第38話 器と中身
「命を得て何をする?」
フードのそいつが口にした目的“文字通り命を奪う”ということ。
成瀬さんのと言う人では無く、命を狙う意味。
なぜ彼女の命なのか?僕も、恐らく成瀬さんも分からない。仮にただ命が欲しいのであれば彼女である必要とは……
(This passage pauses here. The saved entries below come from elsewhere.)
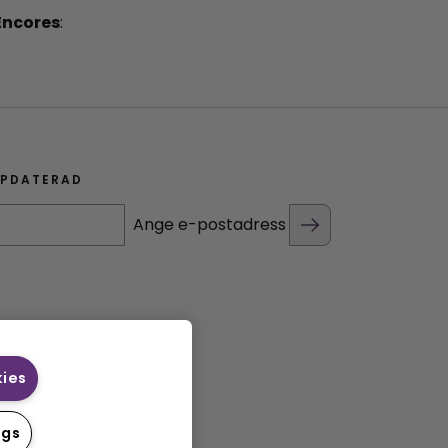
Encores
:
PPDATERAD
Ange e-postadress
kies
ngs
フードのそいつの一言に頭の中であらゆる可能性を考える。
「何をするって、そんなの決まってる。オレだけの継実ちゃんを作るためだ!」
オレだけの……?
気分が良いのか?意気揚々と目的を告白するフードのそいつ。
「成瀬さんを作る?言ってる意味が分からないな」
垣間見え出すフードのそいつの危険さに僕は無意識のうちに拳銃を握る力を強める。
「君は自分だけの誰かを欲しくなったことは無いか?」
「……どう言う意味だ?」
「自分だけを見てくれる親、自分だけと遊んでくれる友人、自分だけに優しくしてくる異性。そんな存在に」
「……考えたこと無いな」
フードのそいつの質問に僕は淡々と率直な答えを口にする。
記憶を無くす前の僕ならいざ知らず、今の僕はそんなの考えたことが無い。
「そうかい。君はオレと違って人間関係が充実してるみたいだね。……羨ましいよ」
返ってきた答えが予想外だったのか?フードのそいつの語りの最後は小さくて、よく聞き取れなかった。
「だからオレは欲しいんだ。自分に優しくて自分だけを見てくる存在が!」
「その為の彼女の命か?」
「ああ、命さえ手に入ればオレの求める“自分だけの存在”が完成する。」
腹の内で沸々と煮えているであろう欲望を解放していくフードのそいつ。
「ふふ、さっきからこんなに喋ってるのに気づいてくれないなんて酷いねぇ、継実ちゃんは」
感情に身を任せた口調で欲望を口にしたかと思えば、今度はまた調子の良いような喋り方で成瀬さんに言葉を投げる。
後ろに立つ成瀬さんに視線を向けると、彼女は何のことか分からない。と言うような身に覚えが無い表情を見せていた。
「仮にも声優なら声だけで誰だか分かって欲しいものだね。オレだよオレ」
そう言いながらそいつは、自身が被っているフードの裾を両手で掴み後方へと下ろした。
「そんな……」
フードのそいつが顔があらわになる。目元に残ったクマ、雑に整えたような寝癖髪、パッと見の印象から十代くらいの若者のであることが僕には印象付いた。しかしあらわになったその顔に見覚えがあるのか?驚きで口元を手で覆い隠す成瀬さん。
「あなたは……
フードの名前であろう単語を口にする彼女が、僕の後ろでその身体を震わせていた。